Is anyone here familiar with Vietnamese quan ho songs?

I'd like to know what the line means in one of the quan ho songs which I found in a movie.

"Northern Hồ horse / With southern Việt bird"

I'm guessing "Hồ" represents Hồ Chí Minh but don't really know the connection with "horse."
Was he known for keeping a horse or is there any legend about him with horses?
And what about the Việt bird? Does that simply mean "the bird of Vietnam" or does Việt mean something special in Vietnamese?

Here's the whole lyric introduced in the film:


"One's from the North / One's from the South
Folks, take a rest / We are about to leave
Now one heads north, the other heads south
Northern Hồ horse / With southern Việt bird..."


----------



## Ghabi

They seem to be the famous imagery (胡馬 and 越鳥 respectively) of an ancient Chinese poem (行行重行行). Arthur Waley's translation of the poem goes (with the relevant lines highlighted):

On and on, always on and on
Away from you, parted by a life-parting.
Going from one another ten thousand "li,"
Each in a different corner of the World.
The way between is difficult and long,
Face to face how shall we meet again?
The Tartar horse prefers the North wind,
The bird from Yüeh nests on the Southern branch.
Since we parted the time is already long,
Daily my clothes hang looser round my waist.
Floating clouds obscure the white sun,
The wandering one has quite forgotten home.
Thinking of you has made me suddenly old,
The months and years swiftly draw to their close.
I'll put you out of my mind and forget for ever
And try with all my might to eat and thrive.


----------



## branche

Wow!! I was totally misunderstanding the Hồ horse part!
Now I could look up the 胡馬 and 越鳥 in my own language and found the Chinese poem you are talking about.
So the song in the film I guess was written based on the poem.
Thanks a lot!!


----------



## fdb

Just to add (perhaps superfluously) that hồ mã and việt điểu are the Sino-Viet readings for 胡馬 and 越鳥 respectively.


----------



## branche

Yes, I was guessing that too, thanks!


----------



## haibinhle

branche said:


> Hello Everyone!
> Is anyone here familiar with Vietnamese quan ho songs?
> 
> I'd like to know what the line means in one of the quan ho songs which I found in a movie.
> 
> "Northern Hồ horse / With southern Việt bird"
> 
> I'm guessing "Hồ" represents Hồ Chí Minh but don't really know the connection with "horse."
> Was he known for keeping a horse or is there any legend about him with horses?
> And what about the Việt bird? Does that simply mean "the bird of Vietnam" or does Việt mean something special in Vietnamese?
> 
> Here's the whole lyric introduced in the film:
> 
> 
> "One's from the North / One's from the South
> Folks, take a rest / We are about to leave
> Now one heads north, the other heads south
> Northern Hồ horse / With southern Việt bird..."

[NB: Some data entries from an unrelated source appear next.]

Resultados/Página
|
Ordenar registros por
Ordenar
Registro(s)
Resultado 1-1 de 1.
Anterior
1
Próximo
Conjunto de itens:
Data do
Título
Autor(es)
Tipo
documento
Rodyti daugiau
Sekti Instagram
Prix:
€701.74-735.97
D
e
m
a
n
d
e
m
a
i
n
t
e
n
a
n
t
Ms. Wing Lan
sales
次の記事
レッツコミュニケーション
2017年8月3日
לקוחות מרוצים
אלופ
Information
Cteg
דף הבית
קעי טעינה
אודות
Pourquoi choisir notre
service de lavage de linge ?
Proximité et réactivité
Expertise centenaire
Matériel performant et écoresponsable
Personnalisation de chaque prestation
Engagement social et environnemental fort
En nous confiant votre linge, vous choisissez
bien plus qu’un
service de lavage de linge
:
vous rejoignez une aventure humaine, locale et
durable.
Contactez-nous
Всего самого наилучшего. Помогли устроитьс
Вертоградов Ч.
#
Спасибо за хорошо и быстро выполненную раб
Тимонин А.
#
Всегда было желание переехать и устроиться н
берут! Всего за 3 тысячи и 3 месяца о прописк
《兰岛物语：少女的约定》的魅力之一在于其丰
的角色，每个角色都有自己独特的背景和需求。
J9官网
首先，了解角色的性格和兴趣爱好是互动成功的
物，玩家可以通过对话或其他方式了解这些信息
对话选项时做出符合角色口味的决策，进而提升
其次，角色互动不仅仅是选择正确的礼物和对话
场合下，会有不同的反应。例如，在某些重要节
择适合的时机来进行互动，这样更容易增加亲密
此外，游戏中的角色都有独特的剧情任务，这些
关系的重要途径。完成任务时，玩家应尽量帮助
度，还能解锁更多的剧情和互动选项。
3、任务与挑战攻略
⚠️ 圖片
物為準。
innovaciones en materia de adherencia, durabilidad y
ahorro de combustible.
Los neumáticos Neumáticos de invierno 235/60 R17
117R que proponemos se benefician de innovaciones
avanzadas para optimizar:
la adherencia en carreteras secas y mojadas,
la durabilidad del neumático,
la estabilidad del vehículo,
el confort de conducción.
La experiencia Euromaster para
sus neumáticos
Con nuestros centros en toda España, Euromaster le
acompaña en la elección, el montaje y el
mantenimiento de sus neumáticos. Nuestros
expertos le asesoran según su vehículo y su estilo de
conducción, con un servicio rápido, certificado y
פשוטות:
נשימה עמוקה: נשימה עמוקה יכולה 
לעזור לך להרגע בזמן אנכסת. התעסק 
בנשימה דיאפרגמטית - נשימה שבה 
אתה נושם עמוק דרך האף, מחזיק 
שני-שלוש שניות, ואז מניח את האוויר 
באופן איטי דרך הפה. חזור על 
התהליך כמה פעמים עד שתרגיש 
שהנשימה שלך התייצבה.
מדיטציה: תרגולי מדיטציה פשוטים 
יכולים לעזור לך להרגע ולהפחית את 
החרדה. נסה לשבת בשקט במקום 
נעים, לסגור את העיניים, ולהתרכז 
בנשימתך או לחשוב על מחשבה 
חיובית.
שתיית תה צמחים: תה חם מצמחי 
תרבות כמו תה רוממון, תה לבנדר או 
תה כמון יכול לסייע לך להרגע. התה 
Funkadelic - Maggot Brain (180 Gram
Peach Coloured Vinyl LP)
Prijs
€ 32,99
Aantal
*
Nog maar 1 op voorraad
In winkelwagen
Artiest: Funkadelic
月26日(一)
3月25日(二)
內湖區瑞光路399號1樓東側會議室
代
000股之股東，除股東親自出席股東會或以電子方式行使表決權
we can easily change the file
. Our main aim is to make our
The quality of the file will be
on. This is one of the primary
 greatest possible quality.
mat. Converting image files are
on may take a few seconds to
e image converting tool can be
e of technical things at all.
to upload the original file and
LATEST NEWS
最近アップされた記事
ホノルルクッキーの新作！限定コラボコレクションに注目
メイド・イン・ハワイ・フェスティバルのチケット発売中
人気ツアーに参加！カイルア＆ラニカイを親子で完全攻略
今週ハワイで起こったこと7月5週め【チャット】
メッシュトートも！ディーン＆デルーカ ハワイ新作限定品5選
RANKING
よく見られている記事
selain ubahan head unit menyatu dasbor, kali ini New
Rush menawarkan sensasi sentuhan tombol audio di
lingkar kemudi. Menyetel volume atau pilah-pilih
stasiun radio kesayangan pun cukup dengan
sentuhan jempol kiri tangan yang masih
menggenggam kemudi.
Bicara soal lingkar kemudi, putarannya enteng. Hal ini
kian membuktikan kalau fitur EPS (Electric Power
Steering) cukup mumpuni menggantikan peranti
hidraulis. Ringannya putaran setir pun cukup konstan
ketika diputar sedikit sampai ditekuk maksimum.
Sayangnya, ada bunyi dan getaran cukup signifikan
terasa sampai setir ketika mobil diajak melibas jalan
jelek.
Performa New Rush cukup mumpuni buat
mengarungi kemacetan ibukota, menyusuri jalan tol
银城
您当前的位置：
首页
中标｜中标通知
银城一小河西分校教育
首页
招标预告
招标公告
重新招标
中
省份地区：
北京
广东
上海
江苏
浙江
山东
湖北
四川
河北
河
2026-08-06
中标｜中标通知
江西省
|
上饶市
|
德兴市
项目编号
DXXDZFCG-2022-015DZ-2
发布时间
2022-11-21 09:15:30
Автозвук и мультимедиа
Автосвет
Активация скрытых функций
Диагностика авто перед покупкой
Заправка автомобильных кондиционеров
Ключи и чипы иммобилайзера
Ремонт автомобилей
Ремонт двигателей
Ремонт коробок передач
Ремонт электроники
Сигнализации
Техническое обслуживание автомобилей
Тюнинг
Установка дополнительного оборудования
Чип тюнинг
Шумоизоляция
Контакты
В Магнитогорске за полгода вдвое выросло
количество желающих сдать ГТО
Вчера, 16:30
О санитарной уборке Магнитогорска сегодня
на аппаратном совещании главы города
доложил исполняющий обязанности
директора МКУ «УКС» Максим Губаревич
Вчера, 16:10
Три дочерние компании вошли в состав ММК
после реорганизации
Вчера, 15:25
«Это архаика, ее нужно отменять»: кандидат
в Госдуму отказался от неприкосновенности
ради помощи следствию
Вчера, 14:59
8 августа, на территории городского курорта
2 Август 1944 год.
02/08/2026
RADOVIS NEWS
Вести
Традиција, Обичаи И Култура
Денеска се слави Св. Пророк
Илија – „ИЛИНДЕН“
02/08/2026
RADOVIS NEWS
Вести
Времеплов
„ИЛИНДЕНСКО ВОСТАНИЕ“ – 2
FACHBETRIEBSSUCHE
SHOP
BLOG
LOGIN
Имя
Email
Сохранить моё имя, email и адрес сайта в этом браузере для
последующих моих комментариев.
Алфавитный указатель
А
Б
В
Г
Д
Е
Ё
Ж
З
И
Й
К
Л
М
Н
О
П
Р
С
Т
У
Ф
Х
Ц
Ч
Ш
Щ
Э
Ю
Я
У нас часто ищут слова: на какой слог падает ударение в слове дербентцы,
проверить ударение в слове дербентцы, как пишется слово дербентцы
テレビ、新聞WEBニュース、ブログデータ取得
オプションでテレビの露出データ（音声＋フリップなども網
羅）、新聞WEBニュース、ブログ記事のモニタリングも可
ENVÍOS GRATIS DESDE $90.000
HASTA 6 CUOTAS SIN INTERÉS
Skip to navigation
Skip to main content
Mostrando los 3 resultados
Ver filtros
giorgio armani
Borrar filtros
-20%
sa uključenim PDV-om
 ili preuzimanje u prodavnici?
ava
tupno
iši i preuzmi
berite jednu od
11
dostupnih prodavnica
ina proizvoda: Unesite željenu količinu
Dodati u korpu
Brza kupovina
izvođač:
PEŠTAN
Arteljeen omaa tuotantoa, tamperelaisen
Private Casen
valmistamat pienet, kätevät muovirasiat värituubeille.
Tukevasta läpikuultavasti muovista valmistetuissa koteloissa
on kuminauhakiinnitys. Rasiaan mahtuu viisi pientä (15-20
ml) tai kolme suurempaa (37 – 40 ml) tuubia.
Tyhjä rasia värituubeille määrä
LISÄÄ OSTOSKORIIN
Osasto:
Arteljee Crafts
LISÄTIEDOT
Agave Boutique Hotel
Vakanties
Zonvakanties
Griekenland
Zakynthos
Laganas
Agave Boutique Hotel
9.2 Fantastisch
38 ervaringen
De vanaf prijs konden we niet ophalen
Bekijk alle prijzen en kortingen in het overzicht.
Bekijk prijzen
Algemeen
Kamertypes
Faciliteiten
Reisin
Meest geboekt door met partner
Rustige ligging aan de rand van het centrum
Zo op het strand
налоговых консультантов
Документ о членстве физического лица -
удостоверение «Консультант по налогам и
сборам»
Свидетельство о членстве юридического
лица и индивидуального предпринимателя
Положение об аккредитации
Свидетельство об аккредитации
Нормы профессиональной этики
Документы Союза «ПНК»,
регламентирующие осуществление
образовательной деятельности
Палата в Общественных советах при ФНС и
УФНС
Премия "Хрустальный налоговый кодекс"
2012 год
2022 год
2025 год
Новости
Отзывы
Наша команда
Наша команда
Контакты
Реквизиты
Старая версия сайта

It takes me quite some times to find out which Quan Ho song you are talking about.

Finally I found it. Its name is "One in the north and the other in the south" or "kẻ bắc người nam" in Vietnamese.

The "Hồ horse" or "Việt bird" is kind of classical reference from ancient china. Anh it's actually mentioned by @Ghabi 

Generally speaking, it wants to talk about the nostalgy that one has when he/she lives far away from the home town!


----------